(RECORDED DATA begins)

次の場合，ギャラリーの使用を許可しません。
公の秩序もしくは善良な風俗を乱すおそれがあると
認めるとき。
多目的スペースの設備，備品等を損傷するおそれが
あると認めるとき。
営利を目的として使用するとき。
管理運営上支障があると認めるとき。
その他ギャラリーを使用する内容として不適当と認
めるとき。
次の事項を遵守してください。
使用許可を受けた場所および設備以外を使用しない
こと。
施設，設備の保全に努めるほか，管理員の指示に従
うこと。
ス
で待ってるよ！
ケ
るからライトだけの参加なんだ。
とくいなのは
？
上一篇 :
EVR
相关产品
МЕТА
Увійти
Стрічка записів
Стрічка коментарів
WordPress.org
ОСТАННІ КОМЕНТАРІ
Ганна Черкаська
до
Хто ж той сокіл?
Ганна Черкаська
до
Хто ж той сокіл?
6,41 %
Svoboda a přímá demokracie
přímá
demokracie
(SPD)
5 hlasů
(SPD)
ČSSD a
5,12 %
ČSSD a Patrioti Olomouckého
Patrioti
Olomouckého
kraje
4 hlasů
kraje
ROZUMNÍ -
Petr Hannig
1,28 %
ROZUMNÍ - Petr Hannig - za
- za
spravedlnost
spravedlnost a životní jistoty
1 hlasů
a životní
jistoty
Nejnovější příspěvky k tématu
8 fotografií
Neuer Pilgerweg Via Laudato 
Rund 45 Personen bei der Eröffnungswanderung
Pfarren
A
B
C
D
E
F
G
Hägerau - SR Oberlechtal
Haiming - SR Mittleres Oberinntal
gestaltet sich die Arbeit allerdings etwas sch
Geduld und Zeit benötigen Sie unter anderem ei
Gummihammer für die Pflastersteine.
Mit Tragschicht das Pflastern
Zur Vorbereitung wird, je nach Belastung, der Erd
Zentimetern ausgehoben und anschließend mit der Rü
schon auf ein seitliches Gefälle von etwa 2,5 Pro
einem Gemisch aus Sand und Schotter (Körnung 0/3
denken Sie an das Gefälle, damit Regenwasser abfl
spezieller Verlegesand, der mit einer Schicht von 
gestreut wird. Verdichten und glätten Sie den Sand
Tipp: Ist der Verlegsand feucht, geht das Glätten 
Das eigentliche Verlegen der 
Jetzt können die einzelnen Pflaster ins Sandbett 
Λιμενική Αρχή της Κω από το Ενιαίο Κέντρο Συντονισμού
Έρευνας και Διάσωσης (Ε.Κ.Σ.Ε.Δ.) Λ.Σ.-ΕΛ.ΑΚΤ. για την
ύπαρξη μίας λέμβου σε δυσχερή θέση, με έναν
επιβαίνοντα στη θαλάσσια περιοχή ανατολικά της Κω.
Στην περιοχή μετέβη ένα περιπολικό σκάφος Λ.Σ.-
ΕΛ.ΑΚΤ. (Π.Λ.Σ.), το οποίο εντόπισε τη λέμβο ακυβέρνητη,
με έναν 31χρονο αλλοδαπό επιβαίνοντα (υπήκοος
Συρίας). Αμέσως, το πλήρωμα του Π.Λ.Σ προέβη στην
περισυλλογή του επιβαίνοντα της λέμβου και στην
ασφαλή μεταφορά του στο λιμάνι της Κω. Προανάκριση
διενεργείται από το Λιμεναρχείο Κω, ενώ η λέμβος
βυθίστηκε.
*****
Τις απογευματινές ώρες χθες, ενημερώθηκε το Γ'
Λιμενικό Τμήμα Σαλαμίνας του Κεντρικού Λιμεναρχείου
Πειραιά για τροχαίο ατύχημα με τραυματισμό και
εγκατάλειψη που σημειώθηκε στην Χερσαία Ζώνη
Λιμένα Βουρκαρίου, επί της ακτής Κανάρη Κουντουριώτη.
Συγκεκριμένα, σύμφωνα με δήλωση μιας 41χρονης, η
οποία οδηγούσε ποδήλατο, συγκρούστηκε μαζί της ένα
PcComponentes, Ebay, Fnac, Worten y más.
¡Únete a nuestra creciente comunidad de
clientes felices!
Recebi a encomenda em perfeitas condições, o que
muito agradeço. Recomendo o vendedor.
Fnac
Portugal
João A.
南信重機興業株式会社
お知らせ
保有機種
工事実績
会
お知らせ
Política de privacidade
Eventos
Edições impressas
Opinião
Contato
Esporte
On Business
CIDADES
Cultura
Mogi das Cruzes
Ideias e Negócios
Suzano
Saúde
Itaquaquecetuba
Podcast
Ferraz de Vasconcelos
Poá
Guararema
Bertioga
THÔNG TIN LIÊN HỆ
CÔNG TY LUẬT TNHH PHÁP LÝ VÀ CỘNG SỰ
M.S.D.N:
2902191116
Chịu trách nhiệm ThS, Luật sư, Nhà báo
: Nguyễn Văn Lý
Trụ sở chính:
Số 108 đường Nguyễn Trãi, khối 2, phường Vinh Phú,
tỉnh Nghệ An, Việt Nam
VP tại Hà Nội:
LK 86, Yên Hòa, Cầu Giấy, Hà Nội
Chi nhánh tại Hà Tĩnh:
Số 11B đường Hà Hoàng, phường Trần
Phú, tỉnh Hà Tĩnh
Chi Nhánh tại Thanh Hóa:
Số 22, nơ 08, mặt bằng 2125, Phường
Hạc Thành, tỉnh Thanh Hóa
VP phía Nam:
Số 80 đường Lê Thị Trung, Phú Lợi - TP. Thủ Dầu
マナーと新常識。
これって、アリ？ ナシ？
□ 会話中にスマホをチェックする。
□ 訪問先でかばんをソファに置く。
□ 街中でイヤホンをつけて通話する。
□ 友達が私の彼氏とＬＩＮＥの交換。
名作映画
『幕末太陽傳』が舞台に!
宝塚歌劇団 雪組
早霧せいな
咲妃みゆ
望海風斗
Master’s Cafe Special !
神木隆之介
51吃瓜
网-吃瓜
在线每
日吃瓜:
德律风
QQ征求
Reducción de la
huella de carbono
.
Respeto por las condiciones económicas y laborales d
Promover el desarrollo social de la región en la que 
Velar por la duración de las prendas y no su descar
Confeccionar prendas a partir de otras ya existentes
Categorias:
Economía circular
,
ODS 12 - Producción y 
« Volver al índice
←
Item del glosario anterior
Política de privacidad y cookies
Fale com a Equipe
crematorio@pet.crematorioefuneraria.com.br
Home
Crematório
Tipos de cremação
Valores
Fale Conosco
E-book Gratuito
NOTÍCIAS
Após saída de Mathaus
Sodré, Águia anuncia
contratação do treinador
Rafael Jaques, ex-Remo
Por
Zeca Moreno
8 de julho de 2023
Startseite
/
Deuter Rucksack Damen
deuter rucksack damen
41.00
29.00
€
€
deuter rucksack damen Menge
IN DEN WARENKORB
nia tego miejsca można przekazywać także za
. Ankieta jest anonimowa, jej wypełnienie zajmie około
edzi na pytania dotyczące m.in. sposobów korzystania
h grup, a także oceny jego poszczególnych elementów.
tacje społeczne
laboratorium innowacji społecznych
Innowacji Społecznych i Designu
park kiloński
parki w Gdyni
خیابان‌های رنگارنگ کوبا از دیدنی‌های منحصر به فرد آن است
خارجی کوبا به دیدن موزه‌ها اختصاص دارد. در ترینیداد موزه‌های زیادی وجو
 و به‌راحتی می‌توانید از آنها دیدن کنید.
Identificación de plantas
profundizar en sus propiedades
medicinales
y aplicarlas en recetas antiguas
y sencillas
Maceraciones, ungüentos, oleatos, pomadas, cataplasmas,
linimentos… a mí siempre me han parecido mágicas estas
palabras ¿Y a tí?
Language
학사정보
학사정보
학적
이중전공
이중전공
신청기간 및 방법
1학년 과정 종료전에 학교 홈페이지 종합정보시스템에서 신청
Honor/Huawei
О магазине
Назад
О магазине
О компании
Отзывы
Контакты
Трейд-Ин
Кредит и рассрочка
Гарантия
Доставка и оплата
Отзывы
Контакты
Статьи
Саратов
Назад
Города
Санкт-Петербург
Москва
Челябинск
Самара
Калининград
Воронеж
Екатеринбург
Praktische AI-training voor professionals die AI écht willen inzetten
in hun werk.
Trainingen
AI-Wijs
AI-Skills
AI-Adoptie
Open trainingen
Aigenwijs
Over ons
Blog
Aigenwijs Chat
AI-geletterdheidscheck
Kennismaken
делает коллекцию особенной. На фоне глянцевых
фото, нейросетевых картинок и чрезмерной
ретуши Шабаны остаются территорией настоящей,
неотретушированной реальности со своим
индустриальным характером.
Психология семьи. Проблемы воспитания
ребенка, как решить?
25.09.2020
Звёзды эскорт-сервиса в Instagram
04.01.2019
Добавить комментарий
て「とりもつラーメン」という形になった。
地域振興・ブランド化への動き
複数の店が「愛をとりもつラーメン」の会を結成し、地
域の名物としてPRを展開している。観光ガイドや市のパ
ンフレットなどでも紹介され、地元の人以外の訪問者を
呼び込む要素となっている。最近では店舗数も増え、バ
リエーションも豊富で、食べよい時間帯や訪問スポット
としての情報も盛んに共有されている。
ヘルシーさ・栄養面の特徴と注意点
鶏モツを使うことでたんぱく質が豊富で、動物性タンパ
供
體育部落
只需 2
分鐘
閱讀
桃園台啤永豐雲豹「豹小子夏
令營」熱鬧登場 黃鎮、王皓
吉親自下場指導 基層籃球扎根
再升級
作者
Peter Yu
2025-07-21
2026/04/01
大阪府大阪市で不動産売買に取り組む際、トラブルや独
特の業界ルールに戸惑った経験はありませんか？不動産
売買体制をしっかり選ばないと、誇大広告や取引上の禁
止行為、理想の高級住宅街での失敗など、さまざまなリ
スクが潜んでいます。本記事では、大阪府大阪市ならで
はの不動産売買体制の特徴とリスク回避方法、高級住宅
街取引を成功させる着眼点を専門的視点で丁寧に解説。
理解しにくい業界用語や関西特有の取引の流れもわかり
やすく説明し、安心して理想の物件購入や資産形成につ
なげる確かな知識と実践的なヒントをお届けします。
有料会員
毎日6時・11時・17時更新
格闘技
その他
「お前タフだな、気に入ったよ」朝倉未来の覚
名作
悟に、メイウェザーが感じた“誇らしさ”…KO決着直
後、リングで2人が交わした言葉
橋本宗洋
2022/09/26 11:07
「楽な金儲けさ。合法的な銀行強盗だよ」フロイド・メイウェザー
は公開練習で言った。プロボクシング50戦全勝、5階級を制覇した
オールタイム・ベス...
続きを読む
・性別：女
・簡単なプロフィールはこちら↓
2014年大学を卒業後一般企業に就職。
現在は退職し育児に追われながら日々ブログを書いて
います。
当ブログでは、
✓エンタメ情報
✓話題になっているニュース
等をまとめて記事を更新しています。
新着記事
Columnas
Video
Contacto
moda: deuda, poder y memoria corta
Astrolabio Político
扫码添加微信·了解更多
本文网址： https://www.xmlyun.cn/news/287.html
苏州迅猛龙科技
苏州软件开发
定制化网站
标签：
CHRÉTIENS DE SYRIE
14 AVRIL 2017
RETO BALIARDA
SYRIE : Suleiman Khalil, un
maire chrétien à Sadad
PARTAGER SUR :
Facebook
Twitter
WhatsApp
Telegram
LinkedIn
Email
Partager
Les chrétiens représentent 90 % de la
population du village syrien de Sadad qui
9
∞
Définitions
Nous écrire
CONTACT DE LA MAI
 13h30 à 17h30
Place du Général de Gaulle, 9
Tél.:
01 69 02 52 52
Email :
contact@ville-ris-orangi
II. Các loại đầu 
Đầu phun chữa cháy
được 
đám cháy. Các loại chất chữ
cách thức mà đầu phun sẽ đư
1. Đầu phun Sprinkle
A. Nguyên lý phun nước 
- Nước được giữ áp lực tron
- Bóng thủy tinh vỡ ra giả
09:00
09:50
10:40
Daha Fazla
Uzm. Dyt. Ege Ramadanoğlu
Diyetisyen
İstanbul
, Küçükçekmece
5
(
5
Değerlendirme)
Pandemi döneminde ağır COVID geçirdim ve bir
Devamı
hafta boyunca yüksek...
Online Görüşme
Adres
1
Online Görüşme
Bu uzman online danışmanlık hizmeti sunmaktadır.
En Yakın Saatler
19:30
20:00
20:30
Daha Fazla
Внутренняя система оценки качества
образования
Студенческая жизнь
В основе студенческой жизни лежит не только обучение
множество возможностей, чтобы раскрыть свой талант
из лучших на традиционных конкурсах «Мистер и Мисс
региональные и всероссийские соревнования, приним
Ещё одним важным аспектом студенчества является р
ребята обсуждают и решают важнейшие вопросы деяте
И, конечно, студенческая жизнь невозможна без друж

(RECORDED DATA ends)

Each line from the first line of the listing through the line with "denken Sie an" must be output exactly, both ends included, and no other line may appear.

次の場合，ギャラリーの使用を許可しません。
公の秩序もしくは善良な風俗を乱すおそれがあると
認めるとき。
多目的スペースの設備，備品等を損傷するおそれが
あると認めるとき。
営利を目的として使用するとき。
管理運営上支障があると認めるとき。
その他ギャラリーを使用する内容として不適当と認
めるとき。
次の事項を遵守してください。
使用許可を受けた場所および設備以外を使用しない
こと。
施設，設備の保全に努めるほか，管理員の指示に従
うこと。
ス
で待ってるよ！
ケ
るからライトだけの参加なんだ。
とくいなのは
？
上一篇 :
EVR
相关产品
МЕТА
Увійти
Стрічка записів
Стрічка коментарів
WordPress.org
ОСТАННІ КОМЕНТАРІ
Ганна Черкаська
до
Хто ж той сокіл?
Ганна Черкаська
до
Хто ж той сокіл?
6,41 %
Svoboda a přímá demokracie
přímá
demokracie
(SPD)
5 hlasů
(SPD)
ČSSD a
5,12 %
ČSSD a Patrioti Olomouckého
Patrioti
Olomouckého
kraje
4 hlasů
kraje
ROZUMNÍ -
Petr Hannig
1,28 %
ROZUMNÍ - Petr Hannig - za
- za
spravedlnost
spravedlnost a životní jistoty
1 hlasů
a životní
jistoty
Nejnovější příspěvky k tématu
8 fotografií
Neuer Pilgerweg Via Laudato 
Rund 45 Personen bei der Eröffnungswanderung
Pfarren
A
B
C
D
E
F
G
Hägerau - SR Oberlechtal
Haiming - SR Mittleres Oberinntal
gestaltet sich die Arbeit allerdings etwas sch
Geduld und Zeit benötigen Sie unter anderem ei
Gummihammer für die Pflastersteine.
Mit Tragschicht das Pflastern
Zur Vorbereitung wird, je nach Belastung, der Erd
Zentimetern ausgehoben und anschließend mit der Rü
schon auf ein seitliches Gefälle von etwa 2,5 Pro
einem Gemisch aus Sand und Schotter (Körnung 0/3
denken Sie an das Gefälle, damit Regenwasser abfl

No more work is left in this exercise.